Routing & strategies
How Nyuro picks a model — auto classification, strategy hints, fallback chains, and the transparency headers that tell you what happened.
Routing is the core of the gateway. You express intent; Nyuro resolves that into an ordered list of candidate models, tries them in order, and tells you exactly what it did.
Strategies
Pass a strategy: directive when you care about an outcome more than a specific
model:
| Strategy | Picks |
|---|---|
strategy:cost | The cheapest model that can handle the request |
strategy:quality | The strongest reasoner available |
strategy:latency | The fastest time-to-first-token |
strategy:local | Only models running on your own infrastructure |
client.chat.completions.create(
model="strategy:quality",
messages=[{"role": "user", "content": "Draft a precise refund-policy clause."}],
)Auto classification
With model="auto", a dependency-free heuristic classifier inspects the prompt
— code fences, reasoning keywords, length, math symbols — and maps it to a task
class, with no extra LLM call on the hot path:
- code →
qwen2.5-coder - reasoning →
claude-3-5-sonnet - summary →
gpt-4o-mini - long context →
gpt-4o - general chat →
gpt-4o-mini
Fallback chains
Send a models array (plural) instead of a single model. The gateway tries
each entry in order and falls through on a provider error.
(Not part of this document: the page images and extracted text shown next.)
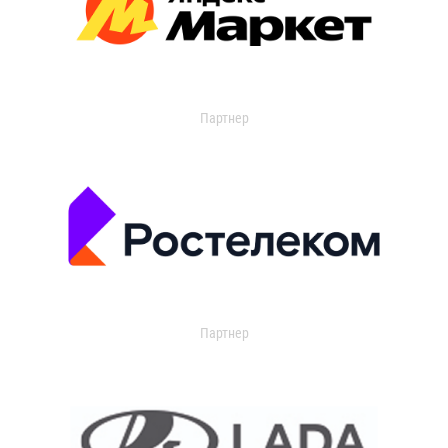
Партнер
Партнер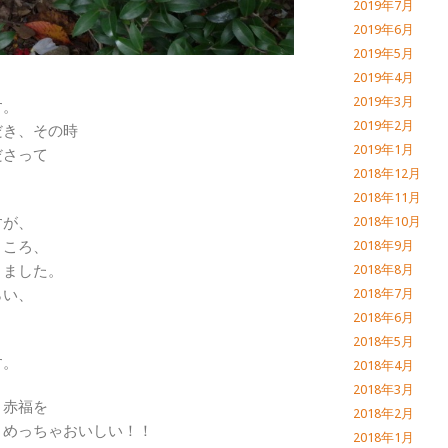
2019年7月
2019年6月
2019年5月
2019年4月
2019年3月
す。
2019年2月
だき、その時
2019年1月
ださって
2018年12月
2018年11月
すが、
2018年10月
ところ、
2018年9月
きました。
2018年8月
らい、
2018年7月
2018年6月
2018年5月
す。
2018年4月
2018年3月
、赤福を
2018年2月
、めっちゃおいしい！！
2018年1月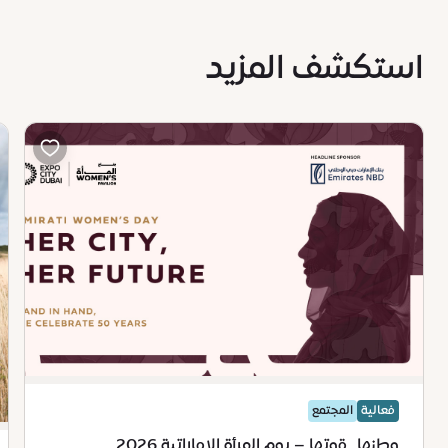
استكشف المزيد
فعالية
المجتمع
وطنها.. قوتها – يوم المرأة الإماراتية 2026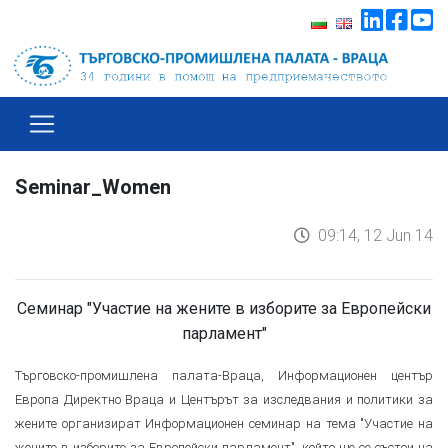
Seminar_Women
09:14, 12 Jun 14
Семинар "Участие на жените в изборите за Европейски
парламент"
Търговско-промишлена палата-Враца, Информационен център
Европа Директно Враца и Центърът за изследвания и политики за
жените организират Информационен семинар на тема "Участие на
жените в изборите за Европейски парламент", който ще се състои на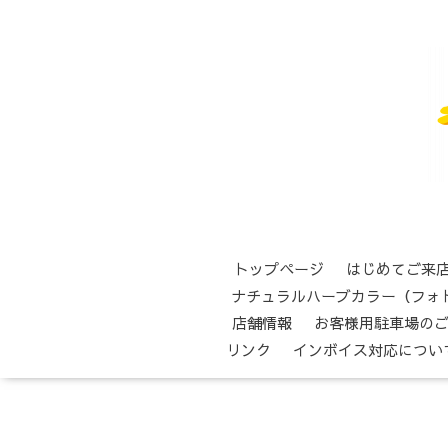
トップページ
はじめてご来
ナチュラルハーブカラー（フォ
店舗情報
お客様用駐車場の
リンク
インボイス対応につい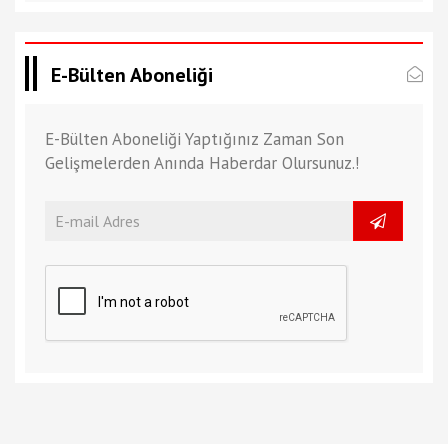
E-Bülten Aboneliği
E-Bülten Aboneliği Yaptığınız Zaman Son
Gelişmelerden Anında Haberdar Olursunuz.!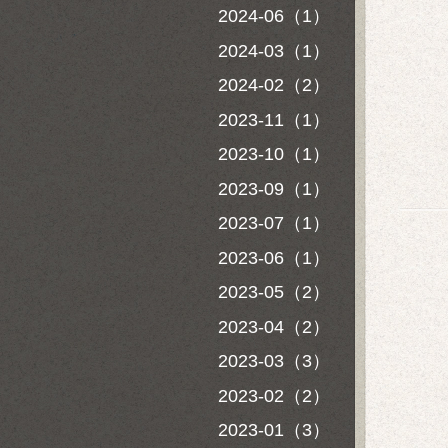
2024-06（1）
2024-03（1）
2024-02（2）
2023-11（1）
2023-10（1）
2023-09（1）
2023-07（1）
2023-06（1）
2023-05（2）
2023-04（2）
2023-03（3）
2023-02（2）
2023-01（3）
Each entry resolves
through the same router, so you can mix concrete aliases with auto,
strategy:cost, or industry:legal.
import httpx, os
resp = httpx.post(
"https://api.nyuro.ai/v1/chat/completions",
headers={"Authorization": f"Bearer {os.environ['NYURO_API_KEY']}"},
json={
"models": ["gpt-4o", "claude-3-5-sonnet", "strategy:cost"],
"messages": [{"role": "user", "content": "Summarize transformer attention in 2 lines."}],
},
)
print(resp.headers.get("X-Nyuro-Model"), resp.headers.get("X-Nyuro-Fallback-Used"))curl -D - https://api.nyuro.ai/v1/chat/completions \
-H "Authorization: Bearer neu_live_…" \
-H "Content-Type: application/json" \
-d '{"models": ["gpt-4o", "gpt-4o-mini"], "messages": [{"role": "user", "content": "Hi"}]}'Sorting candidates
Append sort:price or max_price:<usd> semantics through strategies to bias
the candidate ordering toward cheaper or faster models across the resolved
chain.
Transparency headers
Every response tells you what the router decided:
| Header | Meaning |
|---|---|
X-Nyuro-Model | The model that actually answered |
X-Nyuro-Route-Reason | Human-readable reason for the choice |
X-Nyuro-Fallback-Used | true if the primary candidate was skipped |
X-Nyuro-Candidates | The comma-separated candidate chain that was resolved |
X-Nyuro-Model: qwen2.5-coder
X-Nyuro-Route-Reason: detected code/engineering cues → code specialist
X-Nyuro-Fallback-Used: false
X-Nyuro-Candidates: qwen2.5-coder,claude-3-5-sonnet,gpt-4oThese headers make routing auditable — pair them with Observability to see the decision for every historical request.